Is my understanding correct that in order to exploit via \"Shell Shock\", binary
ID: 659289 • Letter: I
Question
Is my understanding correct that in order to exploit via "Shell Shock", binary we influence needs to execute bash (and we need to have influence on command line)?
Therefore, am I correct, that if binary does not execute bash directly, and does not use system() system call (which uses shell for command evaluation), but, instead, calls helper programs via system calls from exec() family (or loads via dynamic loading like ld etc), than given binary is "shell shock" safe? (Of course it applies transitively, if we can influence how helper apps are calling their helper apps)

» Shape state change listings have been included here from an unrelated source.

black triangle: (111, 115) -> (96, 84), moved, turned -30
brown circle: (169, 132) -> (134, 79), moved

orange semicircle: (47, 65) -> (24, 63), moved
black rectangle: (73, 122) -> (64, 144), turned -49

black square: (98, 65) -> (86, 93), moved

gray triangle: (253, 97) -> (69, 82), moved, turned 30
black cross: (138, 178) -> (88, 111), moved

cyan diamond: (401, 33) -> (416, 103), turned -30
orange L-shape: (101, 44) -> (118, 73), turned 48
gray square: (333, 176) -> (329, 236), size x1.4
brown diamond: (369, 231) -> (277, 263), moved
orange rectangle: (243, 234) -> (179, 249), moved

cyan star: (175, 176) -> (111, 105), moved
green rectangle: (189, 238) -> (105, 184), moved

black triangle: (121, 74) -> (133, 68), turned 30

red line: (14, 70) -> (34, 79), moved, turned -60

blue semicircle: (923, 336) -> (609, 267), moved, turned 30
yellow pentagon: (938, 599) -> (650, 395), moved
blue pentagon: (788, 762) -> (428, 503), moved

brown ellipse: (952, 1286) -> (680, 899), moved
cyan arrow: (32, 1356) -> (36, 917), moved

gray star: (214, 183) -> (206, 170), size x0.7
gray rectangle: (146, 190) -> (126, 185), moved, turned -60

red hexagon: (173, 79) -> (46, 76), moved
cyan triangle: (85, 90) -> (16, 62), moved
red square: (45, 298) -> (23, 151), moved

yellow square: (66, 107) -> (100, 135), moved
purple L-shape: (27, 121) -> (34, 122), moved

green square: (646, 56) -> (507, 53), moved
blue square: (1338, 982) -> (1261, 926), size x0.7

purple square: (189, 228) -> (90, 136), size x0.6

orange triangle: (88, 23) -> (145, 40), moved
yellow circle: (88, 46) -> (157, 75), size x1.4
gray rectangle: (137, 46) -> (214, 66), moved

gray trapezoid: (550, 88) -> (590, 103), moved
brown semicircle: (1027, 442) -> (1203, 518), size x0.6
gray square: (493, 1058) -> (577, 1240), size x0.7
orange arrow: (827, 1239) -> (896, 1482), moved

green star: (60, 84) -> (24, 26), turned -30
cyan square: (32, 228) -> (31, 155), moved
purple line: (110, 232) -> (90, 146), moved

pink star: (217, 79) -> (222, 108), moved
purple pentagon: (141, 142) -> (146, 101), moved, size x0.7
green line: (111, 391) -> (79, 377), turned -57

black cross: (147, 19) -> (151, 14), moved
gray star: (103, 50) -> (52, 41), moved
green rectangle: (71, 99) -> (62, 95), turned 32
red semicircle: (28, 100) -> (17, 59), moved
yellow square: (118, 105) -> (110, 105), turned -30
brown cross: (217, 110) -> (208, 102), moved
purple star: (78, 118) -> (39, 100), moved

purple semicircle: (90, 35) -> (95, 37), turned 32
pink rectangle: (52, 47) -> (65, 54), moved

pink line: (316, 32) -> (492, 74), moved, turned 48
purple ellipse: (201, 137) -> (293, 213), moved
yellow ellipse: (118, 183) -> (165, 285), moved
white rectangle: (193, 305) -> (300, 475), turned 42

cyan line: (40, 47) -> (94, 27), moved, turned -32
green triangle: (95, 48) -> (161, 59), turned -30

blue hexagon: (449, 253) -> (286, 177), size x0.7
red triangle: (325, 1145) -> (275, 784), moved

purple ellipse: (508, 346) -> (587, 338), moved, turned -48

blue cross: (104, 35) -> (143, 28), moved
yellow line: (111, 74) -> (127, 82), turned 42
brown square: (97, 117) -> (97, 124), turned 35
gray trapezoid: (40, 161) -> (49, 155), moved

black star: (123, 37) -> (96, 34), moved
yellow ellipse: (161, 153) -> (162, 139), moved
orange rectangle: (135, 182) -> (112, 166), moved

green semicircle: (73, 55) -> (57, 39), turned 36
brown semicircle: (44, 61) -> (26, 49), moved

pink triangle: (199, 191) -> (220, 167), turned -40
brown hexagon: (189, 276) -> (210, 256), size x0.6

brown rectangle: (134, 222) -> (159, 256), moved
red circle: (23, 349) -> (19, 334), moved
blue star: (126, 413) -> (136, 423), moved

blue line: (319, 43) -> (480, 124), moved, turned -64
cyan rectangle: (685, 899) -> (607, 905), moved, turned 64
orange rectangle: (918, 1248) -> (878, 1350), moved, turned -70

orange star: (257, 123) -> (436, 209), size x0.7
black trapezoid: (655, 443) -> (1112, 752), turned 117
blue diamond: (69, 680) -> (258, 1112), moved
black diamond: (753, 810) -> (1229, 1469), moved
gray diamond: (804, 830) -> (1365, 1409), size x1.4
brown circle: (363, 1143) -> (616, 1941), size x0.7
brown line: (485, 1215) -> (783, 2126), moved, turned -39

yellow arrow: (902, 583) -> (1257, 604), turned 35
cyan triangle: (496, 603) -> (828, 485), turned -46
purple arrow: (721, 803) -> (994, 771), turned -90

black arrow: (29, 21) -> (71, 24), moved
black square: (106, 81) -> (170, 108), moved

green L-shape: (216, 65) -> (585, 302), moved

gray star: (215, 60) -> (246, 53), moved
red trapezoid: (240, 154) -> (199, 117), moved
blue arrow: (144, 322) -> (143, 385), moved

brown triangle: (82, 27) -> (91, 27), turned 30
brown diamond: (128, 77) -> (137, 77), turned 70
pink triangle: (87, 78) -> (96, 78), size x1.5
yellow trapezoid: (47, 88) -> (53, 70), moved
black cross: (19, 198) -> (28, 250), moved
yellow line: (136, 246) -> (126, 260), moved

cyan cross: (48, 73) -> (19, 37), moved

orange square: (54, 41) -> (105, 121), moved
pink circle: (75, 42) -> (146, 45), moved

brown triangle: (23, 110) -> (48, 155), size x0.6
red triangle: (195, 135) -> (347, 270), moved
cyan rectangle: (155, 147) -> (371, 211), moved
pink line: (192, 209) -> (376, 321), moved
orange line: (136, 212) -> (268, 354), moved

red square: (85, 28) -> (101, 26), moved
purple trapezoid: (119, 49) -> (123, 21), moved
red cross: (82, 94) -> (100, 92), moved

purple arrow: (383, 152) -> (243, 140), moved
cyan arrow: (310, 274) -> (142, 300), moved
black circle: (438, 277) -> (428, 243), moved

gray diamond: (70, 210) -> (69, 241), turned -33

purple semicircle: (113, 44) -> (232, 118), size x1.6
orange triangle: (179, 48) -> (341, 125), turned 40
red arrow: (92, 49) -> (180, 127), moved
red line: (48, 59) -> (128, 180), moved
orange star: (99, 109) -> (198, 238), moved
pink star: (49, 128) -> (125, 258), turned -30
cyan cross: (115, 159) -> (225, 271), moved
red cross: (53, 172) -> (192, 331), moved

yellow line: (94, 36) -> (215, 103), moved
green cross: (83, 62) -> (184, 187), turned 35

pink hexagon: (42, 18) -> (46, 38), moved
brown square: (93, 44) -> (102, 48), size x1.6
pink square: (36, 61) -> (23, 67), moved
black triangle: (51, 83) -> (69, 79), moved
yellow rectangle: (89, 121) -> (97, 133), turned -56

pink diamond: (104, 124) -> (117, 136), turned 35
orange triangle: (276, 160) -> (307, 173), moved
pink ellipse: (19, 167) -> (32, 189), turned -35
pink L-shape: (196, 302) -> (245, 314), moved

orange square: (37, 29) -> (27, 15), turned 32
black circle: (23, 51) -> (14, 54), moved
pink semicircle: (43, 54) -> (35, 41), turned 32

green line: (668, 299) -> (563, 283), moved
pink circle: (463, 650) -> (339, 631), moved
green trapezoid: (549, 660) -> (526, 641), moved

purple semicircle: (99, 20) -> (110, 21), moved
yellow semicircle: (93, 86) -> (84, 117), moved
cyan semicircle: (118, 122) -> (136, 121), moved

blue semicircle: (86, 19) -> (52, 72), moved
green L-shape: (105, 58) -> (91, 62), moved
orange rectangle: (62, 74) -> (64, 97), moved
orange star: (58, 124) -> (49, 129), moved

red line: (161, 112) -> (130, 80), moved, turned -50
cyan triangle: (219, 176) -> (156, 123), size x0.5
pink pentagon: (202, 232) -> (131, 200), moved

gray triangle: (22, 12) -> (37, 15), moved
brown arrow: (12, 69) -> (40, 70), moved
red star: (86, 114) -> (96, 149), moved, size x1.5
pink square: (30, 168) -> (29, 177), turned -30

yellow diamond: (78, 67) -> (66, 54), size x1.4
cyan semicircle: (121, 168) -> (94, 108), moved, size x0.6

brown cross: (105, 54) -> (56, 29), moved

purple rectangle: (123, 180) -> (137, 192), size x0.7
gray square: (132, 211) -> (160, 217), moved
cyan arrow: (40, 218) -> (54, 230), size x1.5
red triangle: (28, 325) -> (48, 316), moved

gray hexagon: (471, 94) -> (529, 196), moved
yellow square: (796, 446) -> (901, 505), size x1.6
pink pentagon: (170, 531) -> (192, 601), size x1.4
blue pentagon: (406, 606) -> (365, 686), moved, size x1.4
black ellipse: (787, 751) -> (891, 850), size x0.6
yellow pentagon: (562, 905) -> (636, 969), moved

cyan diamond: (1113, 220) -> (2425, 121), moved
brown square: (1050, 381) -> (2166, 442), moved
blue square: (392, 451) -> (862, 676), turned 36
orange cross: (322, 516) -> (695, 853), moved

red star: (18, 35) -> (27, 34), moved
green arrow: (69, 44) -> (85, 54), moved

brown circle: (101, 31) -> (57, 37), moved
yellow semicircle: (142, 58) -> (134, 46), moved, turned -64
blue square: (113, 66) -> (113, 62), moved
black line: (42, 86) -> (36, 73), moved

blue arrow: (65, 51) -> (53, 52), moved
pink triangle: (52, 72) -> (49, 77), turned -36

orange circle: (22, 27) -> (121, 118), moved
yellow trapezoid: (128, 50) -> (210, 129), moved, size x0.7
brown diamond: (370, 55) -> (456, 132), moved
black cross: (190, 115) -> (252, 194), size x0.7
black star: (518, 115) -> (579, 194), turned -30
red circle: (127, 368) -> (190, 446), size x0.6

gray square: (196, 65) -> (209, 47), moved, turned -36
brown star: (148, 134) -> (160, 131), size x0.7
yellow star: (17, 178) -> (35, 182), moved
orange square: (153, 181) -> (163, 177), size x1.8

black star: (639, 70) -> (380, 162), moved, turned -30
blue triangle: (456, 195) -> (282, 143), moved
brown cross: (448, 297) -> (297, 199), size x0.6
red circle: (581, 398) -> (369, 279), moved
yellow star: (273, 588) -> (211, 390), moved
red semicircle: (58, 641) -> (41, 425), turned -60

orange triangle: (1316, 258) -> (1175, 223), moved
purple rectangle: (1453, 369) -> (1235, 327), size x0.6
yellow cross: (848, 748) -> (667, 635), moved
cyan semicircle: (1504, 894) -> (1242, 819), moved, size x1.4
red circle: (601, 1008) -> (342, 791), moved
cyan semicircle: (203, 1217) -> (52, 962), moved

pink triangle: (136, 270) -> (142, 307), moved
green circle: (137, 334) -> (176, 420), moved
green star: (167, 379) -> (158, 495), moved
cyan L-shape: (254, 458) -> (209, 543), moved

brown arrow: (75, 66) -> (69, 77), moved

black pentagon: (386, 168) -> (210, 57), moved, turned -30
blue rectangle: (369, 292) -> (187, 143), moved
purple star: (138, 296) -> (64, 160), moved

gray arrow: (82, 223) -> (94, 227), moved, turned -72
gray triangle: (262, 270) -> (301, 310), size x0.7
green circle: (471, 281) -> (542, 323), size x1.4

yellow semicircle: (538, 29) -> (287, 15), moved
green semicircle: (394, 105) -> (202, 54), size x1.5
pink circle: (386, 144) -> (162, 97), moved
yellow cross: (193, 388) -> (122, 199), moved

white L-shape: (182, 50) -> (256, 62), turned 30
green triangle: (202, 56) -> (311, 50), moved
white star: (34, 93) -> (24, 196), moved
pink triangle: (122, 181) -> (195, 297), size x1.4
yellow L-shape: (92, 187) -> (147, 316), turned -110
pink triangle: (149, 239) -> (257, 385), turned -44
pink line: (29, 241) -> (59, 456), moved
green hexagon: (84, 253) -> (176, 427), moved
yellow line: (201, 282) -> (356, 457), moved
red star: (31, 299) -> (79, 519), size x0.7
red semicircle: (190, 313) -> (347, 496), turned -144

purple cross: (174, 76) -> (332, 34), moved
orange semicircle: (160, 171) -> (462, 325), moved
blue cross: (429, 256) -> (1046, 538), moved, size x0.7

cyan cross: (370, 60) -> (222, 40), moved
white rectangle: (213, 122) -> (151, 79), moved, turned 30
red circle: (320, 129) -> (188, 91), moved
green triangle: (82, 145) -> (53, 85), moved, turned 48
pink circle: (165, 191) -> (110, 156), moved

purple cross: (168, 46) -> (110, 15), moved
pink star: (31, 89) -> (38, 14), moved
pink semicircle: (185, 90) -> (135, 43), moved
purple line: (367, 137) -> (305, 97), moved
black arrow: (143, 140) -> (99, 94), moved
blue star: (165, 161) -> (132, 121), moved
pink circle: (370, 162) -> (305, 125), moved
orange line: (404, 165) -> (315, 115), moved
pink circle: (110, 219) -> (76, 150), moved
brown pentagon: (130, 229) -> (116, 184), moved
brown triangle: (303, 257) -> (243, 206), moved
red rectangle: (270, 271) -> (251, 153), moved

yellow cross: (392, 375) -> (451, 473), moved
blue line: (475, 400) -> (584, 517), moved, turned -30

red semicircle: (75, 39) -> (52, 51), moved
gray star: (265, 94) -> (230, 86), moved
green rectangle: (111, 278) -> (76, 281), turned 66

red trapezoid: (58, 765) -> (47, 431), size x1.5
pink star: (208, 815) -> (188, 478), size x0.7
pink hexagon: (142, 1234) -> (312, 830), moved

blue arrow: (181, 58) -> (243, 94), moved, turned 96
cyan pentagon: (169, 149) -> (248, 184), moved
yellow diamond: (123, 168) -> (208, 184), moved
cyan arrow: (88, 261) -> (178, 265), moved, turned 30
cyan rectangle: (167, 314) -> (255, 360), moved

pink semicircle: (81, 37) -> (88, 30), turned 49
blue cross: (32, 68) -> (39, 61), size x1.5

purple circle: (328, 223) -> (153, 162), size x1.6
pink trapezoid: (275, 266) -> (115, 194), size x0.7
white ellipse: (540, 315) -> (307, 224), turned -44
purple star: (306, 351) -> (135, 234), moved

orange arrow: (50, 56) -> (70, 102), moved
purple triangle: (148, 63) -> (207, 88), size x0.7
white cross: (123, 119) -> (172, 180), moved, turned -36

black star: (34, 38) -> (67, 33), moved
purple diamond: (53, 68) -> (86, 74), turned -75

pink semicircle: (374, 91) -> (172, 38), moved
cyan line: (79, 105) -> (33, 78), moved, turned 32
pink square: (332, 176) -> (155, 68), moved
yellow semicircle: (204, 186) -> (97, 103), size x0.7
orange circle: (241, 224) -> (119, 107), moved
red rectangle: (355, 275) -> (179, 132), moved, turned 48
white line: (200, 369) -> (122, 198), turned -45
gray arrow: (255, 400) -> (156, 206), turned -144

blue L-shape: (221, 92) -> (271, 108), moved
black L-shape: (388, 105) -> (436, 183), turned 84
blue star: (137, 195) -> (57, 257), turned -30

And if system exposes only such binaries to inputs from external world, that given system is "shell shock" safe ? (Therefore, checking for lack of system() calls and exec() calls of bash is good audit evaluation criteria?)
Explanation / Answer
Wrong on both counts.
In order to exploit the "shellshock" vulnerability, an attacker needs to control at least one environment variable (easy to do through CGI, SSH, or DHCP), and bash needs to be invoked at some point with the modified environment: directly as the result of an exec(), indirectly through system() or equivalent, highly indirectly through exec() of a helper app that in turn calls system(), and so on.
bash doesn't need to be invoked by name, either. On many systems, /bin/sh is a symbolic or hard link to /bin/bash, so running any script that starts with #!/bin/sh will result in bash being run.